# Snake Rack Advice!



## Damiieen (Feb 21, 2013)

Hey all

So I'm going to be building a snake rack soon, it's only going to be small (5 28L tubs)
I'll be using melamine to build it.
I will be getting bunnings to make tracks for the heat cord to sit in place and taping aluminium tape over it all to disperse heat. 

My question is what are the best thermo's to go with?
Best temp gun? 
With drilling it together as I've read melamine can split, advice for this would be good.
Best place to put probe?

I think that's all I need to know  

Cheers!


----------



## Grogshla (Feb 21, 2013)

hi mate not sure about the other questions but i use habistat pulse thermostats and they are great. 
Put the probe inside one of the tubs and secure it to the bottom of the tub where the heatcord will be under.


----------



## Damiieen (Feb 21, 2013)

Thanks mate!


----------



## someday (Feb 21, 2013)

pre drill the holes but make sure the holes are a size or 2 smaller then the screw and it should be fine.


----------



## Damiieen (Feb 21, 2013)

Thank you!


----------



## Damiieen (Feb 21, 2013)

One more question: 

When drilling the holes into the container, where should I drill them and how many?

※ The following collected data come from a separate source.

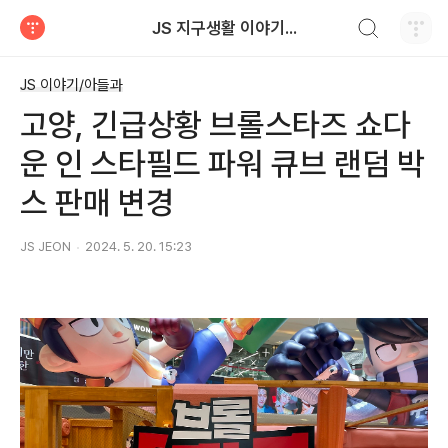
검색하기
JS 지구생활 이야기...
티스토리
JS 이야기/아들과
고양, 긴급상황 브롤스타즈 쇼다
운 인 스타필드 파워 큐브 랜덤 박
스 판매 변경
JS JEON
2024. 5. 20. 15:23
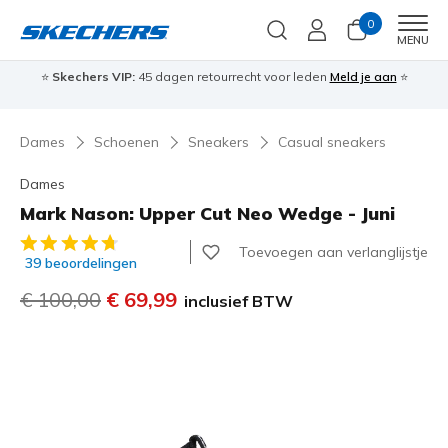
0
Men
MENU
⭐
Skechers VIP:
45 dagen retourrecht voor leden
Meld je aan
⭐
🎁
Dames
Schoenen
Sneakers
Casual sneakers
Dames
Mark Nason: Upper Cut Neo Wedge - Juni
5 van de 5 klantbeoordelingen
Toevoegen aan verlanglijstje
39 beoordelingen
Prijs verlaagd van
€ 100,00
naar
€ 69,99
inclusief BTW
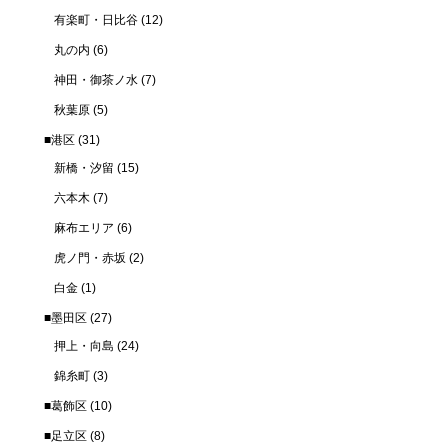
有楽町・日比谷
(12)
丸の内
(6)
神田・御茶ノ水
(7)
秋葉原
(5)
■港区
(31)
新橋・汐留
(15)
六本木
(7)
麻布エリア
(6)
虎ノ門・赤坂
(2)
白金
(1)
■墨田区
(27)
押上・向島
(24)
錦糸町
(3)
■葛飾区
(10)
■足立区
(8)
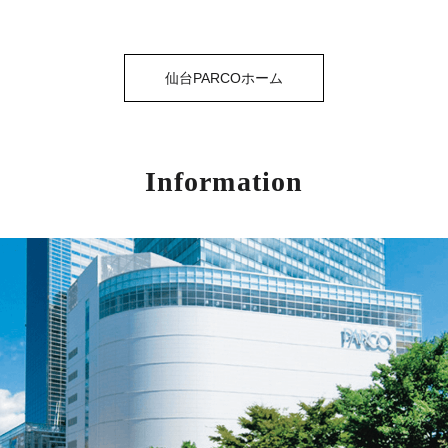
仙台PARCOホーム
Information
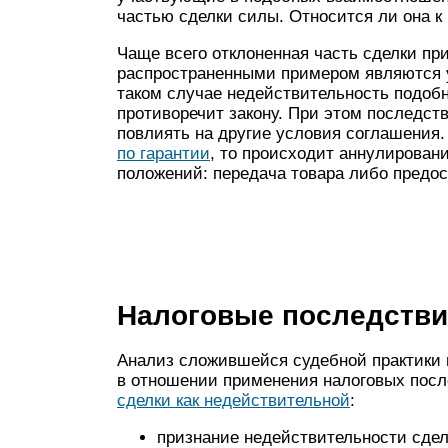
частью сделки силы. Относится ли она 
Чаще всего отклоненная часть сделки п
распространенными примером являются у
таком случае недействительность подобн
противоречит закону. При этом последств
повлиять на другие условия соглашения. 
по гарантии
, то происходит аннулировани
положений: передача товара либо предос
Налоговые последстви
Анализ сложившейся судебной практики
в отношении применения налоговых пос
сделки как недействительной
:
признание недействительности сдел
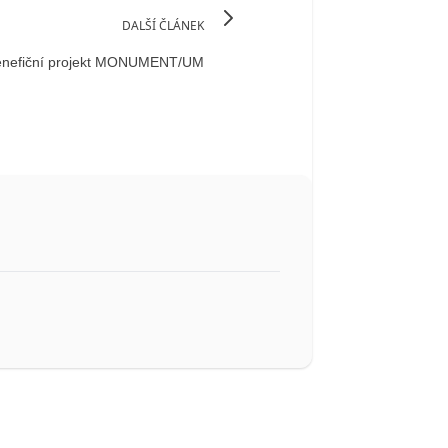
DALŠÍ ČLÁNEK
benefiční projekt MONUMENT/UM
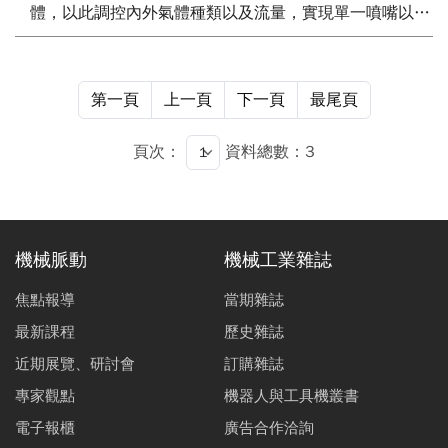
體，以此調控內外氣體種類以及流量，實現單一噴嘴以氣
流侷限方式控制電漿中央區的範圍以調控能量束口徑狀
態。 本實驗同時採用光學放射光譜儀分析電漿物種隨氣
體比例以及功率等參數的變化，了解電漿反應與表面狀
第一頁
上一頁
下一頁
最尾頁
態、蝕刻速率的關係，以獲得一最佳的拋光參數。 由實
驗結果得知玻璃透鏡表面之蝕刻率可控制在50 nm/min至
頁次：
資料總數：3
450 nm/min，表面粗糙度可達< 5 nm。
機械脈動
機械工業雜誌
焦點報導
當期雜誌
最新課程
歷史雜誌
近期展覽、研討會
訂購雜誌
專家觀點
機器人與工具機叢書
電子報櫃
廣告合作洽詢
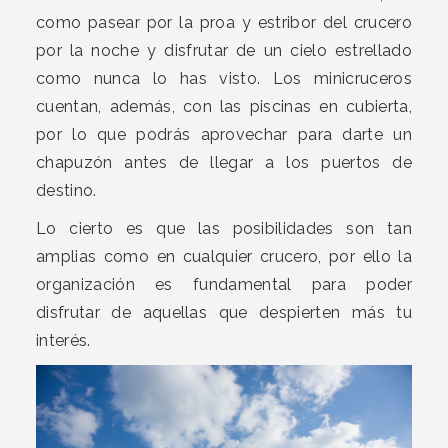
como pasear por la proa y estribor del crucero
por la noche y disfrutar de un cielo estrellado
como nunca lo has visto. Los minicruceros
cuentan, además, con las piscinas en cubierta,
por lo que podrás aprovechar para darte un
chapuzón antes de llegar a los puertos de
destino.
Lo cierto es que las posibilidades son tan
amplias como en cualquier crucero, por ello la
organización es fundamental para poder
disfrutar de aquellas que despierten más tu
interés.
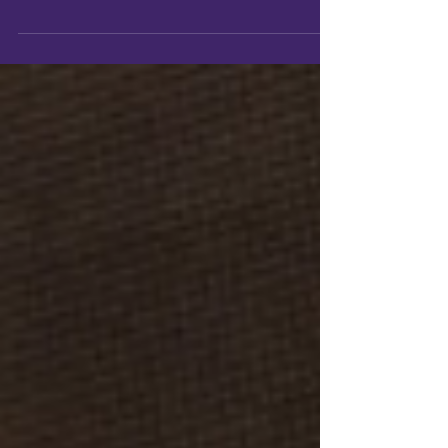
a @22mkteventos fez este ano na
#FestadoMídia2024 foi novamente um
sucesso! Assim como em 2022...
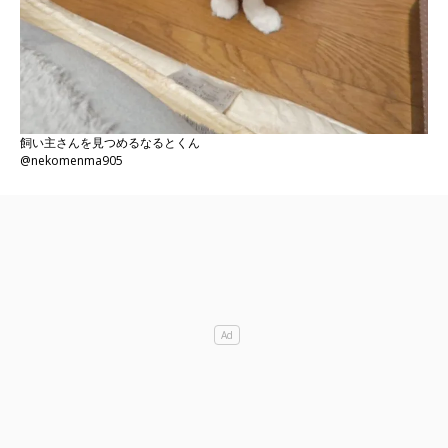
飼い主さんを見つめるなるとくん
@nekomenma905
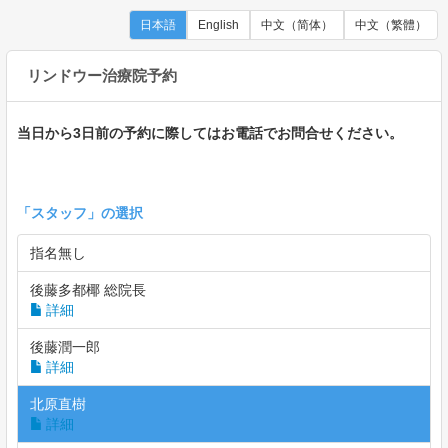
日本語
English
中文（简体）
中文（繁體）
リンドウー治療院予約
当日から3日前の予約に際してはお電話でお問合せください。
「
スタッフ
」の選択
指名無し
後藤多都椰 総院長
詳細
後藤潤一郎
詳細
北原直樹
詳細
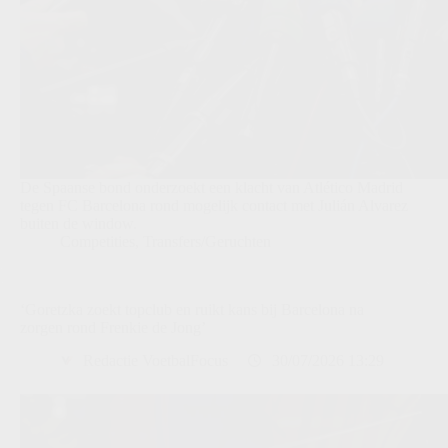
De Spaanse bond onderzoekt een klacht van Atlético Madrid
tegen FC Barcelona rond mogelijk contact met Julián Alvarez
buiten de window.
Competities
,
Transfers/Geruchten
‘Goretzka zoekt topclub en ruikt kans bij Barcelona na
zorgen rond Frenkie de Jong’
Redactie VoetbalFocus
30/07/2026 13:29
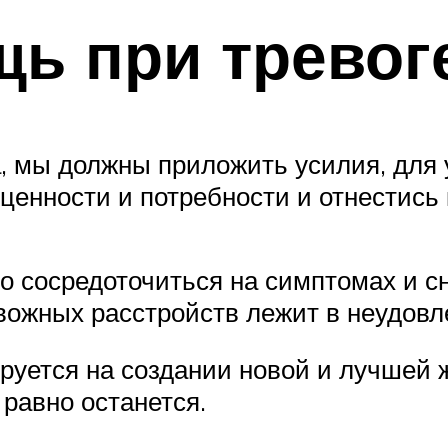
ь при тревог
а, мы должны приложить усилия, для
ценности и потребности и отнестись 
о сосредоточиться на симптомах и сня
вожных расстройств лежит в неудов
ируется на создании новой и лучшей 
 равно останется.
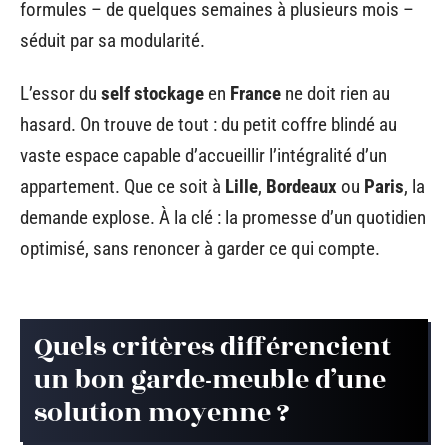
formules – de quelques semaines à plusieurs mois –
séduit par sa modularité.
L’essor du
self stockage
en
France
ne doit rien au
hasard. On trouve de tout : du petit coffre blindé au
vaste espace capable d’accueillir l’intégralité d’un
appartement. Que ce soit à
Lille
,
Bordeaux
ou
Paris
, la
demande explose. À la clé : la promesse d’un quotidien
optimisé, sans renoncer à garder ce qui compte.
Quels critères différencient
un bon garde-meuble d’une
solution moyenne ?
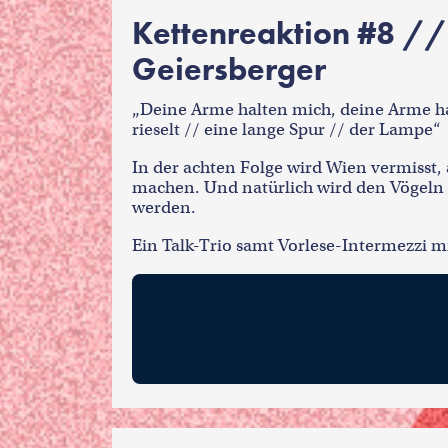
Kettenreaktion #8 //
Geiersberger
„Deine Arme halten mich, deine Arme halte
rieselt // eine lange Spur // der Lampe“
In der achten Folge wird Wien vermisst, 
machen. Und natürlich wird den Vögeln g
werden.
Ein Talk-Trio samt Vorlese-Intermezzi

I know when drilling you have to drill really slow with little to no pressure, I read that earlier haha


----------



## reptalica (Feb 21, 2013)

I know to route the heat cord some people use a router. Can hire one but sheesh the way they r priced now u r better off buying one. I picked up an angle grinder for $20 from Bunnings. Did a cracking job on my stack stone.

Temp gun = grab a Zoo Med. It's a small digital one. Just point and shoot.


----------



## Damiieen (Feb 21, 2013)

I was actually gonna ask bunnings if they could route it for me haha don't have much room in my garage :s

Thanks for the temp gun


----------



## caleb96 (Feb 21, 2013)

Best way to put the holes in your tubs is a soldering iron by drilling the holes it can leave sharp bits of plastic sticking out and i bought a Habistat Temperature Thermostat of herpshop it was $80  and i don't think Bunnings will route the heat cord strips for you they usually only just cut the wood to size but if they where to route it for you they would probably charge a fair bit.

Caleb.


----------



## solar 17 (Feb 21, 2013)

l am a "Habistat Dimming Thermostat" fanatic but by gee wizz there are some great looking dimming thermostats on Ebay these days. solar 17


----------



## Damiieen (Feb 21, 2013)

I'll try find a family member that has a soldering iron.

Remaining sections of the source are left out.